Segment Start: Records shown
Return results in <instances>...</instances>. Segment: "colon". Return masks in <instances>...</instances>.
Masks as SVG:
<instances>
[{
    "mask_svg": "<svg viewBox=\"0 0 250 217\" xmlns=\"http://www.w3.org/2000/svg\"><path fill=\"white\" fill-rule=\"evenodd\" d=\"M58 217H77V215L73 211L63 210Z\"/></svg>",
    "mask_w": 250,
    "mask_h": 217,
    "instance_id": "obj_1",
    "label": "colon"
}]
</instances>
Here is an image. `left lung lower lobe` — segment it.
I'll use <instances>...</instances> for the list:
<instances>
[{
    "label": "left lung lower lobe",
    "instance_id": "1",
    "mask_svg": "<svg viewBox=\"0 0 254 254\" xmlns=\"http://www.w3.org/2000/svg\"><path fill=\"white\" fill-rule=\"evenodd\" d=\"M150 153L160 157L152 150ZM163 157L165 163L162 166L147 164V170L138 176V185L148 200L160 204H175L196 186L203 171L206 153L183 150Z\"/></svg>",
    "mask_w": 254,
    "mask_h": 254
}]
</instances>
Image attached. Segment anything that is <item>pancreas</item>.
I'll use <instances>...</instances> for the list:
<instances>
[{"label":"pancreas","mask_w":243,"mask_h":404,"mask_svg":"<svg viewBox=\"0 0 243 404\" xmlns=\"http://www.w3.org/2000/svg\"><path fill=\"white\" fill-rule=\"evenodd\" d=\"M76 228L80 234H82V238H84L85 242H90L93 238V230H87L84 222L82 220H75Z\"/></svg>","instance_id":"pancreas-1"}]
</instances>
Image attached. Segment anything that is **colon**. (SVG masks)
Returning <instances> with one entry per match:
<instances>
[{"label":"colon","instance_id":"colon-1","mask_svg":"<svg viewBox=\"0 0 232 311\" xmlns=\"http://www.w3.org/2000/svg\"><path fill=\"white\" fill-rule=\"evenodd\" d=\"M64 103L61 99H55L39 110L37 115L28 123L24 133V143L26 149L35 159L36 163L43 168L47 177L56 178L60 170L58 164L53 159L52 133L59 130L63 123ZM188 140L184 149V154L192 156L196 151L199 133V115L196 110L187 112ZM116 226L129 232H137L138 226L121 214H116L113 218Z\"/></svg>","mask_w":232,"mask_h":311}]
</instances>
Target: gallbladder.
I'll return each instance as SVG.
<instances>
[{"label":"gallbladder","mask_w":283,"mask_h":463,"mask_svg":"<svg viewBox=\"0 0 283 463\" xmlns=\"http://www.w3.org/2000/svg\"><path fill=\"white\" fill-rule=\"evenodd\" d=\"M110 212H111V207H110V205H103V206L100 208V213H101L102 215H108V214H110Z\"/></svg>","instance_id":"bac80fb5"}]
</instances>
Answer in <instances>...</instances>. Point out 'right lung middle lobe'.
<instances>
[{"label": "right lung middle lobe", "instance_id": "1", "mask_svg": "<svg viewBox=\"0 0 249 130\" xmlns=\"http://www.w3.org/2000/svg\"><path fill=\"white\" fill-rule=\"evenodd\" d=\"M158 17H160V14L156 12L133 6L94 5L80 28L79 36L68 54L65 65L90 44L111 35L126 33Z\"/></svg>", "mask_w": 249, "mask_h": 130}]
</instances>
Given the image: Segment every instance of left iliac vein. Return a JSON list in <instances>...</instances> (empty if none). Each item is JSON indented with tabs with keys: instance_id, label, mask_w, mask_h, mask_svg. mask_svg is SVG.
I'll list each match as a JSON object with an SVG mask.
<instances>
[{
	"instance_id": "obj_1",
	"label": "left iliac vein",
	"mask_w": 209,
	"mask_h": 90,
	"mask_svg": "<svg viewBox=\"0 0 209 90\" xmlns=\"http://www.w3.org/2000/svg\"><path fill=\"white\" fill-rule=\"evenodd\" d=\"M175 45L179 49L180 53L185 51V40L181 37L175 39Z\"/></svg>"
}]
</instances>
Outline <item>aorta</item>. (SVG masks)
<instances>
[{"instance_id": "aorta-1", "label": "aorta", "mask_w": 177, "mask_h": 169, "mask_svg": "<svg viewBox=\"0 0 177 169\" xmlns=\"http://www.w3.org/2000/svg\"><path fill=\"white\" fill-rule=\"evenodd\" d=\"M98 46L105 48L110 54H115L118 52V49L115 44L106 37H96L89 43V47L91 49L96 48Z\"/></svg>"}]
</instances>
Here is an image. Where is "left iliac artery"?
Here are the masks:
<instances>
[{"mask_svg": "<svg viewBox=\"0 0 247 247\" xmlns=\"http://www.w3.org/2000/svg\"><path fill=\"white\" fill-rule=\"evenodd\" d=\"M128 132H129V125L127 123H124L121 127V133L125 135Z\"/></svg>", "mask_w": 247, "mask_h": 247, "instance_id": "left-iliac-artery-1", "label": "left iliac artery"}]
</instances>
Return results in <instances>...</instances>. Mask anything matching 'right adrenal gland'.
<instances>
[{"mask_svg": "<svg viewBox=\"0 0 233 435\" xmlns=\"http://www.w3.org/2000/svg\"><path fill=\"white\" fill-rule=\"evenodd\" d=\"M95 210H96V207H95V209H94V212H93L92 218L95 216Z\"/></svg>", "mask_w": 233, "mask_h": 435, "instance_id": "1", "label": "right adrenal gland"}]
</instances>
Segment End: Records shown
■ Work task ■
Exactly reproduce every line of the records.

■ Answer to the exercise ■
Return results in <instances>...</instances>. Segment: "colon". Return masks in <instances>...</instances>.
Masks as SVG:
<instances>
[{
    "mask_svg": "<svg viewBox=\"0 0 250 217\" xmlns=\"http://www.w3.org/2000/svg\"><path fill=\"white\" fill-rule=\"evenodd\" d=\"M58 217H77V215L73 211L63 210Z\"/></svg>",
    "mask_w": 250,
    "mask_h": 217,
    "instance_id": "obj_1",
    "label": "colon"
}]
</instances>
Here is an image. `left lung lower lobe` — segment it.
I'll use <instances>...</instances> for the list:
<instances>
[{
    "label": "left lung lower lobe",
    "instance_id": "1",
    "mask_svg": "<svg viewBox=\"0 0 254 254\" xmlns=\"http://www.w3.org/2000/svg\"><path fill=\"white\" fill-rule=\"evenodd\" d=\"M150 153L160 157L152 150ZM163 157L165 163L162 166L147 164V170L138 176V185L148 200L160 204H175L196 186L203 171L206 153L183 150Z\"/></svg>",
    "mask_w": 254,
    "mask_h": 254
}]
</instances>
Image attached. Segment anything that is <item>pancreas</item>.
I'll use <instances>...</instances> for the list:
<instances>
[{"label":"pancreas","mask_w":243,"mask_h":404,"mask_svg":"<svg viewBox=\"0 0 243 404\" xmlns=\"http://www.w3.org/2000/svg\"><path fill=\"white\" fill-rule=\"evenodd\" d=\"M76 228L80 234H82V238H84L85 242H90L93 238V230H87L84 222L82 220H75Z\"/></svg>","instance_id":"pancreas-1"}]
</instances>
Image attached. Segment anything that is **colon**. (SVG masks)
Returning <instances> with one entry per match:
<instances>
[{"label":"colon","instance_id":"colon-1","mask_svg":"<svg viewBox=\"0 0 232 311\" xmlns=\"http://www.w3.org/2000/svg\"><path fill=\"white\" fill-rule=\"evenodd\" d=\"M64 103L61 99H55L39 110L37 115L28 123L24 133V143L26 149L35 159L36 163L43 168L47 177L56 178L60 170L58 164L53 159L52 133L59 130L63 123ZM188 140L184 149V154L192 156L196 151L199 133V115L196 110L187 112ZM116 226L129 232H137L138 226L121 214H116L113 218Z\"/></svg>","mask_w":232,"mask_h":311}]
</instances>
Target: gallbladder.
I'll return each instance as SVG.
<instances>
[{"label":"gallbladder","mask_w":283,"mask_h":463,"mask_svg":"<svg viewBox=\"0 0 283 463\" xmlns=\"http://www.w3.org/2000/svg\"><path fill=\"white\" fill-rule=\"evenodd\" d=\"M110 212H111V207H110V205H103V206L100 208V213H101L102 215H108V214H110Z\"/></svg>","instance_id":"bac80fb5"}]
</instances>
Answer in <instances>...</instances>. Point out 'right lung middle lobe'.
<instances>
[{"label": "right lung middle lobe", "instance_id": "1", "mask_svg": "<svg viewBox=\"0 0 249 130\" xmlns=\"http://www.w3.org/2000/svg\"><path fill=\"white\" fill-rule=\"evenodd\" d=\"M158 17H160V14L156 12L133 6L94 5L80 28L79 36L68 54L65 65L90 44L111 35L126 33Z\"/></svg>", "mask_w": 249, "mask_h": 130}]
</instances>
Given the image: Segment every instance of left iliac vein. Return a JSON list in <instances>...</instances> (empty if none). Each item is JSON indented with tabs with keys: instance_id, label, mask_w, mask_h, mask_svg. mask_svg is SVG.
I'll list each match as a JSON object with an SVG mask.
<instances>
[{
	"instance_id": "obj_1",
	"label": "left iliac vein",
	"mask_w": 209,
	"mask_h": 90,
	"mask_svg": "<svg viewBox=\"0 0 209 90\" xmlns=\"http://www.w3.org/2000/svg\"><path fill=\"white\" fill-rule=\"evenodd\" d=\"M175 45L179 49L180 53L185 51V40L181 37L175 39Z\"/></svg>"
}]
</instances>
Outline <item>aorta</item>. (SVG masks)
<instances>
[{"instance_id": "aorta-1", "label": "aorta", "mask_w": 177, "mask_h": 169, "mask_svg": "<svg viewBox=\"0 0 177 169\" xmlns=\"http://www.w3.org/2000/svg\"><path fill=\"white\" fill-rule=\"evenodd\" d=\"M98 46L105 48L110 54H115L118 52V49L115 44L106 37H96L89 43V47L91 49L96 48Z\"/></svg>"}]
</instances>
Here is an image. Where is "left iliac artery"?
Here are the masks:
<instances>
[{"mask_svg": "<svg viewBox=\"0 0 247 247\" xmlns=\"http://www.w3.org/2000/svg\"><path fill=\"white\" fill-rule=\"evenodd\" d=\"M128 132H129V125L127 123H124L121 127V133L125 135Z\"/></svg>", "mask_w": 247, "mask_h": 247, "instance_id": "left-iliac-artery-1", "label": "left iliac artery"}]
</instances>
Return results in <instances>...</instances>. Mask anything matching 'right adrenal gland'.
<instances>
[{"mask_svg": "<svg viewBox=\"0 0 233 435\" xmlns=\"http://www.w3.org/2000/svg\"><path fill=\"white\" fill-rule=\"evenodd\" d=\"M95 210H96V207H95V209H94V212H93L92 218L95 216Z\"/></svg>", "mask_w": 233, "mask_h": 435, "instance_id": "1", "label": "right adrenal gland"}]
</instances>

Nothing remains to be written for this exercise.